## What the exercise asks
From the first line to the last, return the data exactly as written.

## Exercise material
________________
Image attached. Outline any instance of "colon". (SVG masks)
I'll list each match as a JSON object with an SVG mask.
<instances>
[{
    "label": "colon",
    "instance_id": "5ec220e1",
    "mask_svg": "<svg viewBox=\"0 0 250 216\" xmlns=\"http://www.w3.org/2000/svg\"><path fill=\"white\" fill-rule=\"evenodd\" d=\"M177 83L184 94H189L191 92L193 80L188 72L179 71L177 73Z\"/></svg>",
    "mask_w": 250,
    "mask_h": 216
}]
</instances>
________________
## Task output
Image attached. Outline any instance of "colon". (SVG masks)
I'll list each match as a JSON object with an SVG mask.
<instances>
[{
    "label": "colon",
    "instance_id": "5ec220e1",
    "mask_svg": "<svg viewBox=\"0 0 250 216\" xmlns=\"http://www.w3.org/2000/svg\"><path fill=\"white\" fill-rule=\"evenodd\" d=\"M177 83L184 94H189L191 92L193 80L188 72L179 71L177 73Z\"/></svg>",
    "mask_w": 250,
    "mask_h": 216
}]
</instances>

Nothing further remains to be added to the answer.